JH: “Some confidential conversations I’ve had with [female] winemakers said it was a really, really tough road for them. What they’ve done, sort of like what we’re doing, is create a bit of a community for each other where they’ll get together and chat and support each other.”
EP: “And what Femmes du Vin is doing is we’re working on a really exciting project with two wineries [The Grange from Prince Edward County and Benjamin Bridge from Nova Scotia] and we’re going to be doing a private label Femmes du Vin wine which is very exciting. We’re working with a local winemaking school to offer internships for women — hopefully BIPOC women — to work with head winemakers for these custom private labels for Femmes du Vin. It will provide them with professional one-on-one experience with head winemakers that they can actually put on their resumes to make them more professionally competitive when it comes to the market… It’s a small thing that might only help a handful of women each year, but we’re really excited to be able to leverage our network and work toward change. A portion of the proceeds from the sales of those wines will also be going into our scholarship fund for women in wine.”
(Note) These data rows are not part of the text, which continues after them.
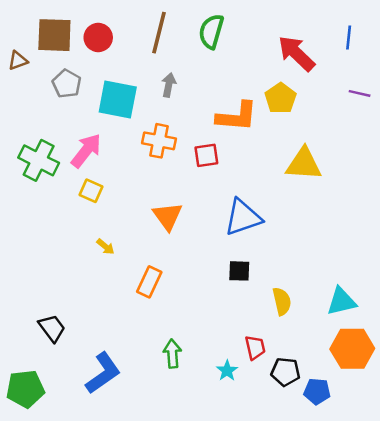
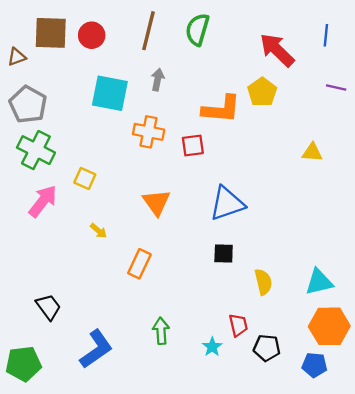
gray pentagon: (67, 84) -> (28, 105), moved, size x1.4
pink arrow: (86, 151) -> (43, 201), moved
yellow triangle: (304, 164) -> (312, 152), moved, size x0.6
blue pentagon: (317, 391) -> (315, 365), moved

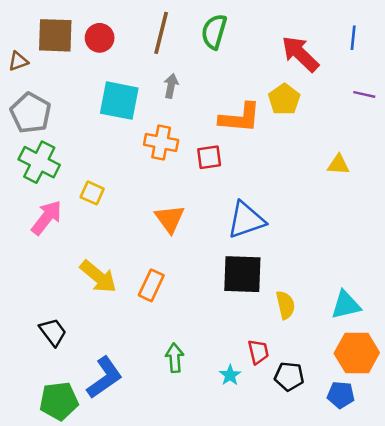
yellow arrow: (98, 231) -> (98, 277), moved, size x2.0
black square: (224, 254) -> (242, 274), size x1.8
green pentagon: (23, 364) -> (59, 401), moved

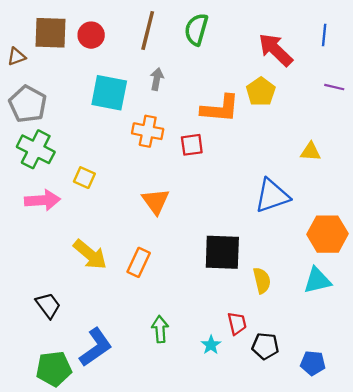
pink arrow: (47, 218) -> (42, 200), turned 48
blue triangle: (246, 220) -> (272, 196), moved
orange hexagon: (357, 353) -> (327, 234), moved

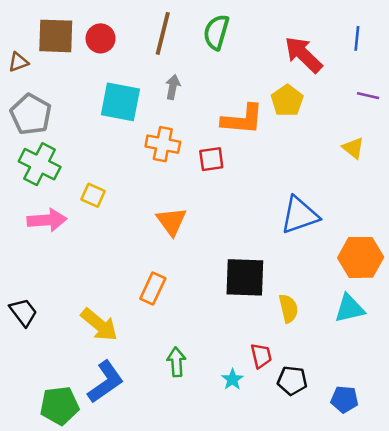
yellow triangle: (311, 152) -> (353, 148), moved, turned 35
yellow arrow: (90, 254) -> (99, 325), moved
black trapezoid: (48, 305) -> (23, 312), moved

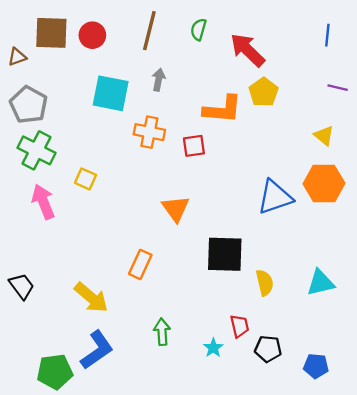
green semicircle: (216, 32) -> (198, 29), size x0.7
red arrow: (303, 55) -> (248, 50), moved
pink arrow: (47, 220) -> (43, 202), turned -108
orange triangle: (171, 221) -> (176, 209), moved
orange hexagon: (361, 257) -> (324, 183), moved

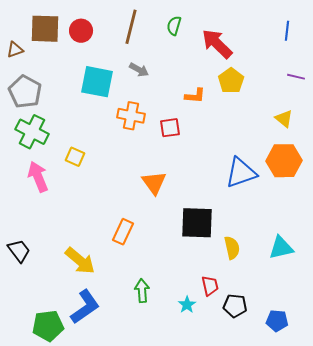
gray arrow: (159, 80) -> (139, 70), turned 108
orange L-shape: (222, 109) -> (195, 96), size x0.6

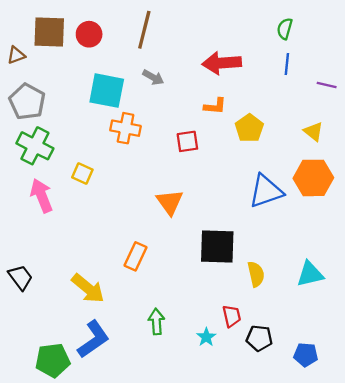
green semicircle: (174, 26) -> (285, 29), moved
blue line: (287, 31) -> (287, 64), moved
red arrow: (217, 44) -> (222, 63), moved, turned -48
yellow pentagon: (231, 81) -> (249, 128), moved
orange cross: (131, 116) -> (126, 128), moved

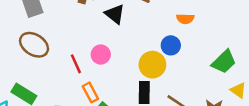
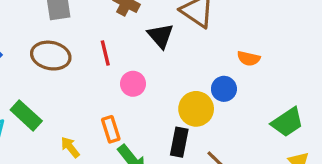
brown ellipse: (34, 45) -> (51, 56), turned -32
red line: (76, 64) -> (105, 53), moved

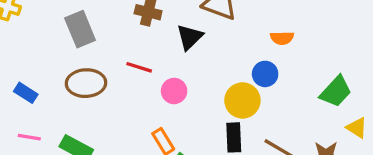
black triangle: (161, 36) -> (190, 37), turned 40
red line: (105, 53) -> (139, 67), turned -45

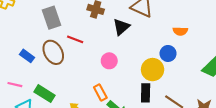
red line: (139, 67) -> (75, 39), moved
brown ellipse: (86, 83) -> (53, 52), turned 60
blue rectangle: (26, 93) -> (27, 56), moved

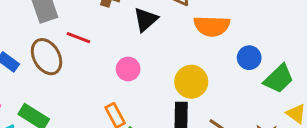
orange semicircle: (180, 31) -> (212, 26), moved, size x1.6
blue circle: (168, 53) -> (249, 58), moved

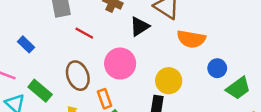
brown ellipse: (47, 57) -> (78, 76), moved
pink circle: (128, 69) -> (120, 64), size x1.6

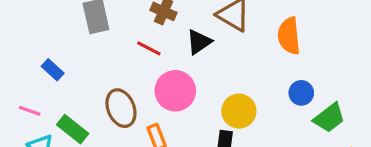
red line: (84, 33) -> (149, 48), moved
orange semicircle: (191, 39) -> (289, 36), moved, turned 76

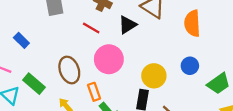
blue circle: (301, 93) -> (190, 66), moved

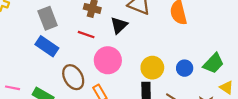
blue rectangle: (21, 40) -> (47, 46), moved, size x1.5
blue circle: (190, 66) -> (185, 68), moved

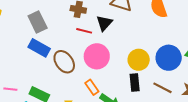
red line: (86, 35) -> (84, 31), moved
blue circle: (185, 68) -> (169, 58), size x1.6
brown ellipse: (73, 77) -> (64, 62), moved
JH: “Can we give you a wine region or a style? [laughs] For me, we’ve got to go to France and we’ve got to go to Burgundy. Then we have to go with white wine — a Chardonnay. They’re the most intriguing wines in the world.”
EP: “I would have to concur — a beautiful Chardonnay from Burgundy. Anything with the word Montrachet in it. It’s so expressive with its terroir [the natural environment where it’s produced] and it’s versatile with food. It’s something that is a treat — a desert island wine that is irresistible.”